A Dublin judge said that "recreational drug use is not a consequence-free zone" at the sentence hearing of a 23-year-old man who acted as a drugs courier to repay a cannabis "debt".

Peter Bell was told that his legs would be broken if he did not collect drugs, valued at €15,000, to repay his debt. Gardai seized the drugs when they intercepted him and Bell then had to pay the criminals €5,000 for their loss

Bell, of Edenmore Avenue, Coolock, admitted at the Circuit Criminal Court to possession of the drugs for sale or supply in Raheny on November 10, 2007.



Trouble

Judge Tony Hunt said he noticed a significant number of young men who had not previously been in serious trouble coming before the courts having been threatened by drug dealers.

Detective Garda Brian Johnson said he was on patrol at Springdale Road, Raheny, when he stopped and searched a car in which Bell was a passenger.

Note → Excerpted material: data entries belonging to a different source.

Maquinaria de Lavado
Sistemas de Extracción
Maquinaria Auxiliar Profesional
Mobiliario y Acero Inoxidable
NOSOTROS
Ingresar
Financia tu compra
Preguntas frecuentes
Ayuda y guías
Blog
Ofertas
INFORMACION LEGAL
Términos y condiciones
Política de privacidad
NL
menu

He said he noticed Bell bending down in the car and they found cocaine under the car seat.

Bell told gardai he had collected the drugs on behalf of someone to whom he owed money.

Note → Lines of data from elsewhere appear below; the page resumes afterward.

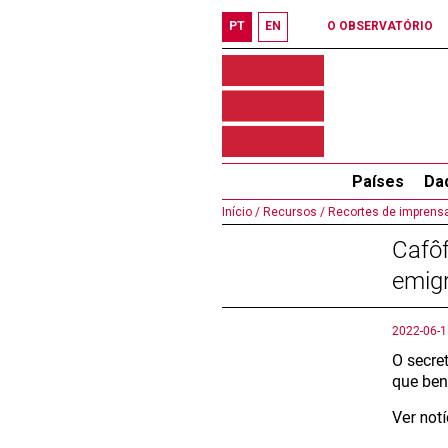
PT
EN
O OBSERVATÓRIO
Países
Da
Início /
Recursos /
Recortes de imprensa
Cafôf
emig
2022-06-1
O secre
que ben
Ver not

Det Gda Johnson said Bell had three previous convictions including one for having counterfeit currency.

He agreed with Fiona Murphy, defending, that Bell was co-operative when stopped by gardai and while he initially denied the charges he eventually made admissions.

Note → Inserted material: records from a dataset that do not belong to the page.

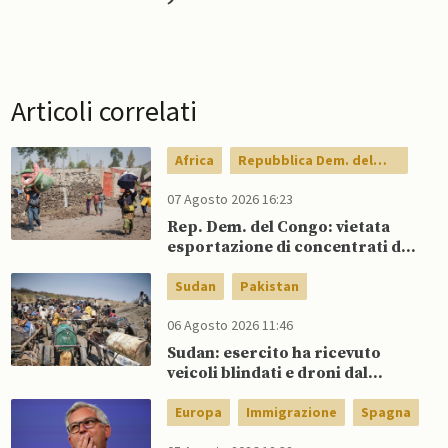
Articoli correlati
Africa
Repubblica Dem. del
Congo
07 Agosto 2026 16:23
Rep. Dem. del Congo: vietata
esportazione di concentrati di
rame e cobalto
Sudan
Pakistan
06 Agosto 2026 11:46
Sudan: esercito ha ricevuto
veicoli blindati e droni dal
Pakistan
Europa
Immigrazione
Spagna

He agreed that Bell told gardai: "I was told if I did not have the money by the weekend I would have my legs broke." He agreed that Bell presented as "very scared and remorseful".

Det Gda Johnson accepted there was no question of him making money and that Bell had to pay €5,000 to the people he had been moving the drugs for.

He accepted that threats had been made to Bell and agreed that Bell had got a serious scare and was unlikely to go down this road again.

Judge Hunt adjourned sentencing until March to allow a probation report be prepared.